■ Activity: Lines from the line with "Store your flags on a f" to the line with "to watch ho" in the entries below, and only those, must be output exactly, with both ends included.

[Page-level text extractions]
○ ○ ○
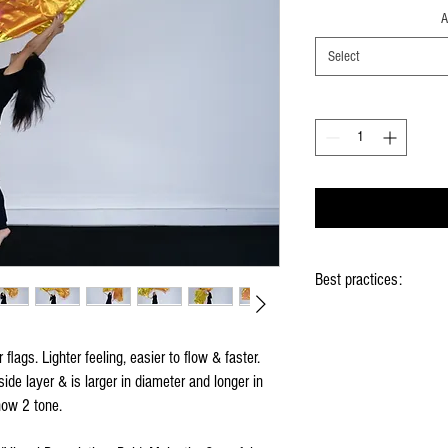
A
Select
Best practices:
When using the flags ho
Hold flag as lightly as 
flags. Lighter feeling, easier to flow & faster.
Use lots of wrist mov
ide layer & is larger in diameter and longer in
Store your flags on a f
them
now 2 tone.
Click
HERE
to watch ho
○ ○ ○
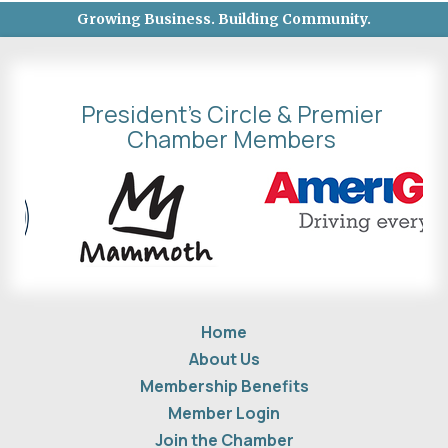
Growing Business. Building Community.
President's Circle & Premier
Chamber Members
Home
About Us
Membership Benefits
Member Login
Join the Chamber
○ ○ ○
■ Expected answer:
Store your flags on a f
them
now 2 tone.
Click
HERE
to watch ho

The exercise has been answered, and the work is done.